The targeted increase of Indonesia’s domestic power generation capacity, on which the nation’s future economic growth and stability is dependent, is already facing numerous challenges in the planning stage alone.
Indonesia’s growth in the past few years has seen it quickly outpacing its power supply, causing power generation to be placed at the forefront of the country’s opportunities for improvement. As the government is targeting a four-year plan to add 36.6 gigawatts (GW) of power generation capacity to the country's total, beginning this 2015, there are several factors and challenges to consider as the changes take effect.
In a country like Indonesia where massive natural energy reserves such as coal and oil abound, it may come as no surprise to some that the country’s energy mix is very poor, with power generation from fossil fuel sources making up 87% of domestic consumption. At the same time, it has allowed the economy to grow quickly in the past decade, thanks to the natural gas and coal trade with other Asian countries. However, with many countries turning to more sustainable energy options such as solar power and geothermal energy, power generation mixes are now geared towards shifting away from fossil fuels in the long run.
“Natural gas consumption domestically has been increasing sharply with falling reserves which has resulted in reduced exports and falling global share. Overall, in a decade’s time, the fossil fuel-reliant trade economy of Indonesia is at huge risk – with falling reserves, changes in coal-reliant country's’ generation mix, increasing domestic consumption and global climate change actions,” says Abhishek Kumar, principal consultant in energy and environment at Frost & Sullivan. “As per the Jakarta Post, the potential of solar power stands at 50 GW, whereas IEA puts it at above 1000 GW (4.8 kWh per m2 per day),” he adds.
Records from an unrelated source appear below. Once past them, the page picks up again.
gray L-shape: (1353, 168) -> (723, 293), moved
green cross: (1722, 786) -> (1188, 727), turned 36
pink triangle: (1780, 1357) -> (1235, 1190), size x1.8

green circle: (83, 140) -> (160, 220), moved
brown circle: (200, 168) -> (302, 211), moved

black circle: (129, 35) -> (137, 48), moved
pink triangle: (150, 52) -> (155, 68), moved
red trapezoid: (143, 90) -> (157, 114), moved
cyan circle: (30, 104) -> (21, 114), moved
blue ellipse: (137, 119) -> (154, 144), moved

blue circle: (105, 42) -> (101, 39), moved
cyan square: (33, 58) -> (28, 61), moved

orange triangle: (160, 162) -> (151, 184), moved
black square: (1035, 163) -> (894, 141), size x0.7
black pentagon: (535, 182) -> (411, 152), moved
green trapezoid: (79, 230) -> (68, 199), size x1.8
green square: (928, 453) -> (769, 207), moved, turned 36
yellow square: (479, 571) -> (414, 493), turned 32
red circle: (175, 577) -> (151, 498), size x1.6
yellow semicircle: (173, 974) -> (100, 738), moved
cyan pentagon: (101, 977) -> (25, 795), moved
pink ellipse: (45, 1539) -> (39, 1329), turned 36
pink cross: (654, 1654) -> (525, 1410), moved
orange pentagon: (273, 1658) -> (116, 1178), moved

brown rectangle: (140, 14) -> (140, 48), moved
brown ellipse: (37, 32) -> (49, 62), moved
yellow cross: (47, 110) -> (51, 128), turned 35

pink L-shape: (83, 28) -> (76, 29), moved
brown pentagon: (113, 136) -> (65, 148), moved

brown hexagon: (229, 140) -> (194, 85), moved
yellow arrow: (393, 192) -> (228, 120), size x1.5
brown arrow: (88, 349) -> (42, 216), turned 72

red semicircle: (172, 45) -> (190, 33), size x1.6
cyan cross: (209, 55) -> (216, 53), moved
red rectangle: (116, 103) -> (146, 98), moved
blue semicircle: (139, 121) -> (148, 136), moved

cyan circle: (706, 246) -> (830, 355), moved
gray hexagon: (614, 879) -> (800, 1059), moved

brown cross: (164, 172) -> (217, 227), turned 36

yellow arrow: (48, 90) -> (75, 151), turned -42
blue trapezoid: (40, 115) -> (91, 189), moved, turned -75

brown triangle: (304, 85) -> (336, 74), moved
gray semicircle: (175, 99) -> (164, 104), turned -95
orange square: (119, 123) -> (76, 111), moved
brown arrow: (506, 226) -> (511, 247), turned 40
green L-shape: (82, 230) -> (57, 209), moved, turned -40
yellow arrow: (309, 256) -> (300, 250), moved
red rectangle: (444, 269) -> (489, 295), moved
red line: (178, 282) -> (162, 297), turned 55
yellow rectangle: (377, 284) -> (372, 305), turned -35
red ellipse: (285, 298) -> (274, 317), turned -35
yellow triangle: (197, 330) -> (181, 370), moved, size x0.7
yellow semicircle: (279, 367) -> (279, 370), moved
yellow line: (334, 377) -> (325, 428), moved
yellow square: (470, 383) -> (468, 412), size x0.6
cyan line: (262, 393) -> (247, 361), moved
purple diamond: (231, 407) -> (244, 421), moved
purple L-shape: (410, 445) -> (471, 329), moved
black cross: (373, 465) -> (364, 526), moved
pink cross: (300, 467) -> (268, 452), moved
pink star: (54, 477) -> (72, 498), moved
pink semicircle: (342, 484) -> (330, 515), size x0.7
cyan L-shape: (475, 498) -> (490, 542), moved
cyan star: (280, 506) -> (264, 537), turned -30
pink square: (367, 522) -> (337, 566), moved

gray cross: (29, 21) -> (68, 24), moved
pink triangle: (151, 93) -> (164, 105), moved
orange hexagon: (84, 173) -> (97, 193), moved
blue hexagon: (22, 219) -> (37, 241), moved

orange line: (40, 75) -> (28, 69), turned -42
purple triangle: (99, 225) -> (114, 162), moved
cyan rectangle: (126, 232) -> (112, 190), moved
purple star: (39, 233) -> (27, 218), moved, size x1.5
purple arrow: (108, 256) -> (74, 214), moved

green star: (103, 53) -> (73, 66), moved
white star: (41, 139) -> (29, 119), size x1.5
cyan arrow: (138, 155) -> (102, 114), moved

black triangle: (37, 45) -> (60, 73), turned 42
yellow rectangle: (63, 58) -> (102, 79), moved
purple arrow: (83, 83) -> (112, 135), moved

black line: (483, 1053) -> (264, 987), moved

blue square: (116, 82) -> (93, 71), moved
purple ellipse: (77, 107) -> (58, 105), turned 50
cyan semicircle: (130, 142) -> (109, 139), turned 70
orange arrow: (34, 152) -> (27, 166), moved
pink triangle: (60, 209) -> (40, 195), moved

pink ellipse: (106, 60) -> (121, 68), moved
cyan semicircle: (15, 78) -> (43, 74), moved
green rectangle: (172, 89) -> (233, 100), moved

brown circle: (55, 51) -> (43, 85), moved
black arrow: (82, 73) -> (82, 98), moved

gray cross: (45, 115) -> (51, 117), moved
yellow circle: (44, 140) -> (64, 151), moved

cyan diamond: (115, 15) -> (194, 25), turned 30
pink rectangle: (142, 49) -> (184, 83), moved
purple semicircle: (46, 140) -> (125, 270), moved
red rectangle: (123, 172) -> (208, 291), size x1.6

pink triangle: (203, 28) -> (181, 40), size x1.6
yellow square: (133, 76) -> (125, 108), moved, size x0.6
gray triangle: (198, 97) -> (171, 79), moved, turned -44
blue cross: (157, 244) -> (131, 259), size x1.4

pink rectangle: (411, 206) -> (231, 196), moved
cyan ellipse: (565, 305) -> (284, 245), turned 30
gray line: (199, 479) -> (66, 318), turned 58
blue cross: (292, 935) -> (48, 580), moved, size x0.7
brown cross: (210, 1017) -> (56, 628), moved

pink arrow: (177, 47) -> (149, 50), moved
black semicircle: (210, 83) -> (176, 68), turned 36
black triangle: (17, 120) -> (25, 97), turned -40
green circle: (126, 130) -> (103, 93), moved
Indonesia has several renewable energy options such as solar power and hydropower that are not yet being utilised.
PT Perusahaan Listrik Negara (PLN), Indonesia’s state-owned electricity company, will see a decline in its credit metrics due to its major capex requirements – to be largely debt-funded over the next few years. According to a study by Moody’s Investors Service, the bulk of Indonesia's additional power generation capacity — namely 25.9 GW (70%) of the 36.6 GW — will be provided by independent power producers (IPP), with 10.7 GW (roughly 30%) to be provided by PLN.
This plan is certainly ambitious considering that this growth in capacity over the next five years will represent a 71% increase since end-2014, when Indonesia’s installed power capacity totalled 51.5 GW. Many of the projects involved are still in their procurement or planning stage, though the government has taken steps to shorten approval processes to expedite progress. For instance, they have set up the One Stop Services office for faster, more efficient licensing services.
“The 35 GW programme is a big challenge for PLN, which struggled to build 10 GW under the previous Fast Track Programme in the same time. Unsurprisingly therefore, there have been delays in the procurement processes for many projects, and PPAs are not progressing fast enough to maintain momentum towards the target,” says Julian Smith, advisor on capital projects and infrastructure for PwC Indonesia.
“Land acquisition, which has been a major impediment, was tackled to a large extent through the 2012 Land Acquisition bill, but implementation problems remain. A case in point is the long delays in the Central Java 2,000 MW project due to land disputes,” he adds, saying that it is unclear how many gigawatts will receive IIGF guarantees under the programme, as lack of a guarantee can be a deal-breaker for many financiers.